But making all ships capable of doing any job equally well removes meaningful choice.
Some ships should be specialised, as the passenger ships were, while others should remain multirole, jack of all trades, master of none.
I believe this would make more ships useful. Otherwise you can just pick whichever ship you like the look of and can afford and just stick with that one.
Quite the opposite, having choice requires things to be balanced as otherwise a single option will dominate. Asking a player to choose between 1 million credits per hour or 0.5 million credits per hour isn't a choice at all - 1 million is clearly better than 0.5 million. However, as you have pointed out, a choice between 1 million credits and 1 million credits isn't really a choice either. Continuing this analogy, what is needed is a choice between 1 million credits and something that is nominally worth 1 million credits that may be situationally better than simply taking the cash (or might be worse, depending on situation).
You also seem to be conflating balance and similarity, when the two are quite different. Granted, many developers choose to balance games by making things the same as it is a very easy way to balance things, but equally it is very much possible to create a game with a great variety that still remains balanced. A good example is StarCraft, where each of the races are quite different in execution and yet are all fully capable of performing well under all but the most contrived set ups. These differences are possible because there are many different aspects and methods to a particular activity, and this also applies very much to Elite as under most situations a ship's overall performance would depend on a large variety of different ship statistics and variables.
For example, traders very much like having a large cargo capacity, but they also depend on jump range, supercruise maneuverability, realspace maneuverability for docking and even heat generated from the FSD for those that frequent planetary bases (I've not included combat specific stats because NPCs interdict like an unconscious drunkard in zero-g trying to walk). This means that, even without going into cosmetic or lore reasons, it is quite possible to have a large variety of traders that all offer similar performance under normal conditions (there will always be extreme conditions that benefit certain ships while negating the strengths of others, but they should be minimised at the BGS level rather than attempting to balance ships around them) yet are actually quite different to play as. It wouldn't be simply picking a ship you like the look of, but picking one based upon your playstyle (both what you are good at as flying as well as what you enjoy flying) as well as after careful consideration of the tasks specifics.

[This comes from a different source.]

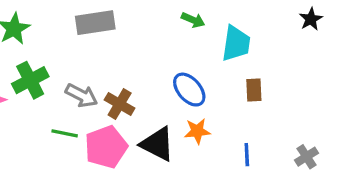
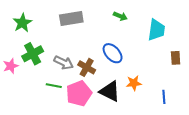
green arrow: (193, 20) -> (120, 16), moved
blue ellipse: (189, 90) -> (113, 53), moved
brown rectangle: (254, 90) -> (176, 58), moved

For passenger ships, making them the best PAX ships but useless at everything else is the very antithesis of choice. If the Dolphin, Orca and Beluga were decisively the best PAX ships in their price range, then that would effectively remove every other option in the game for passenger running. Rather than a careful consideration of a large variety of different ship's relative strengths and weaknesses, it simply becomes PAX -> Saud Kruger. Rather than making a choice yourself, the choice is made for you the moment you decided to try moving some passengers. Similarly, if the SK ships were to be nerfed into oblivion in every other regard to "balance" their passenger superiority, then they are effectively removed as a choice for every other activity, players would no longer even have to consider them. If this happened across the board, then players would pretty much only ever have a single ship as a viable option.
Ideally, when someone states a budget and asks what ship they should buy for a particular activity, they shouldn't receive a simple answer. There shouldn't be a "best" option that everyone can agree on, but instead it should spark a discussion regarding the relative merits of a variety of different ships coupled with requests for more information regarding the task at hand and finding out what the prospective pilot is experienced at flying already.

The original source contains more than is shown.